Increasing the number of parallel threads significantly accelerated the time-to-discovery. Runs with 20 threads consistently surpassed the state-of-the-art bound much faster than those with 2 threads. However, this speed comes at a higher total cost. Since each thread operates semi-independently and makes its own calls to the LLM to generate new heuristics, doubling the threads roughly doubles the rate of LLM queries. The optimal strategy depends on the researcher’s priority: for rapid exploration, high parallelism is effective; for minimizing direct costs, fewer threads over a longer period is the more economical choice.

mathematical-exploration-and-discovery-at-scale

The Role of Model Choice: Large vs. Cheap LLMs

Best LLM is NOT always the best strategy. But depends on the problem.

We observed that the more capable LLM tends to produce higher-quality suggestions (see Figure 2), often leading to better scores with fewer evolutionary steps. However, the most effective strategy was not always to use the most powerful model exclusively. For this simple autocorrelation problem, the most cost-effective strategy to beat the literature bound was to use the cheapest model across many runs. The total LLM cost for this was remarkably low: a few USD. However, for the more difficult problem of Nikodym sets (see Problem 6.1), the cheap model was not able to get the most elaborate constructions.

In fact it's sometimes worse!

We also observed that an experiment using only high-end models can sometimes perform worse than a run that occasionally used cheaper models as well.

Again, diversity is key.

One explanation for this is that different models might suggest very different approaches, and even though a worse model generally suggests lower quality ideas, it does add variance. This suggests a potential benefit to injecting a degree of randomness or “naive creativity” into the evolutionary process

mathematical-exploration-and-discovery-at-scale 1

Verifier Insights

Verifier-hacking remains a possibility.

We have found that the selection of the verifier is a critical component that significantly influences the system’s performance and the quality of the discovered results. For example, sometimes the optimizer will be drawn more towards more stable (trivial) solutions which we want to avoid. Designing a clever verifier that avoids this behavior is key to discover new results.

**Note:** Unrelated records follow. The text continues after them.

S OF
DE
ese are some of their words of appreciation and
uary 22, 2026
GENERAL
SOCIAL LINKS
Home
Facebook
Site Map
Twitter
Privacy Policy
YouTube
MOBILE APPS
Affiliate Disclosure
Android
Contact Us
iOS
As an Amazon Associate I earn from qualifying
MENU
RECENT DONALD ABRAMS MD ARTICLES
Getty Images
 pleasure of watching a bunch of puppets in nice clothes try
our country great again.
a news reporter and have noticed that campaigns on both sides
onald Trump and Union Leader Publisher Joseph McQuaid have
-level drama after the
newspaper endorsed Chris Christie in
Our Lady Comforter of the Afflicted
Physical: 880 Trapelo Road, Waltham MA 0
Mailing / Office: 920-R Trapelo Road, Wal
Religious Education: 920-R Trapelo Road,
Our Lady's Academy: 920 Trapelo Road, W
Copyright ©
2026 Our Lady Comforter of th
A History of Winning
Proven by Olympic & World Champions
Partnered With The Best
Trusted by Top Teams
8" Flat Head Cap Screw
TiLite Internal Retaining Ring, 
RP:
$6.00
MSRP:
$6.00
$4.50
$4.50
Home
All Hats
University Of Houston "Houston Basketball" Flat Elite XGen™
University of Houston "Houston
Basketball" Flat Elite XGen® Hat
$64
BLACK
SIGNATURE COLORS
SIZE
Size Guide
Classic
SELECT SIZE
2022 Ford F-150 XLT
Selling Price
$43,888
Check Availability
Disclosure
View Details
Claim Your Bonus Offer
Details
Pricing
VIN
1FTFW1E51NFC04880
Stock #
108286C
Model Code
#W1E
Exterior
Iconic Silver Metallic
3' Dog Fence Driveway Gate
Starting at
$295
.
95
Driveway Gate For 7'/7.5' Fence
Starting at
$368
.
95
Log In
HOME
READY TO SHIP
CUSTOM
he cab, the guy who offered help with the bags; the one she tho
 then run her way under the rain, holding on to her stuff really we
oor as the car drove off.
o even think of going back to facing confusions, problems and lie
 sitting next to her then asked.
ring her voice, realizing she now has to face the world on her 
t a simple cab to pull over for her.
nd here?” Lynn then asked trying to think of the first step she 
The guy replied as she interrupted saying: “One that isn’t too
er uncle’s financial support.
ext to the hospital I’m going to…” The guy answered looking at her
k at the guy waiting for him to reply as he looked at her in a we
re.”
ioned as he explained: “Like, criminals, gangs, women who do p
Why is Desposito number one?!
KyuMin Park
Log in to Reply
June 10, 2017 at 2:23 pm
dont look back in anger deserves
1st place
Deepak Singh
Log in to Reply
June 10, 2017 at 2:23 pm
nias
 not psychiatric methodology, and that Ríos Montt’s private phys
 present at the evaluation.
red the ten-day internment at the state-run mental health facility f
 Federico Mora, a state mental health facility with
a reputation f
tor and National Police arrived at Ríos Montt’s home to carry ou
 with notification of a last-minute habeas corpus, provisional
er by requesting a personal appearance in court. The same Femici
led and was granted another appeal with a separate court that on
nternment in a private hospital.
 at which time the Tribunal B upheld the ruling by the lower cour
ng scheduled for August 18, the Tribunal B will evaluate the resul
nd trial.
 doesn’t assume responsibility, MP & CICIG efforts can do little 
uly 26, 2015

During our experiments, we also observed a “cheating phenomenon”, where the system would find loopholes or exploit artifacts

Continuous fitness scores are better than discrete.

Similarly, employing continuous (as opposed to discrete) loss functions proved to be a more effective strategy for guiding the evolutionary search process in some cases. By looking at a continuous scoring function depending on the distances led to a more successful and faster optimization process.

Prompting Insights

Prompt and experience of the prompter matter a lot unfortunately. Not totally autonomous.

Moreover, in the hands of a user who is a subject expert in the particular problem that is being attempted, AlphaEvolve has always performed much better than in the hands of another user who is not a subject expert: we have found that the advice one gives to AlphaEvolve in the prompt has a significant impact on the quality of the final construction. Giving AlphaEvolve an insightful piece of expert advice in the prompt almost always led to significantly better results: indeed, AlphaEvolve will always simply try to squeeze the most out of the advice it was given, while retaining the gist of the original advice. We stress that we think that, in general, it was the combination of human expertise and the computational capabilities of AlphaEvolve that led to the best results overall.

More data in the prompt is NOT always good.

Having access to a large amount of data does not necessarily imply better generalization performance. Instead, when we were looking for interpretable programs that generalize across a wide range of the parameters, we constrained AlphaEvolve to have access to less data by showing it the previous best solutions only for small values of n.

This “less is more” approach appears to encourage the emergence of more fundamental ideas.

Related and correlated problems within a single experiment help.

Results are also significantly improved when the system is trained on correlated problems or a family of related problem instances within a single experiment.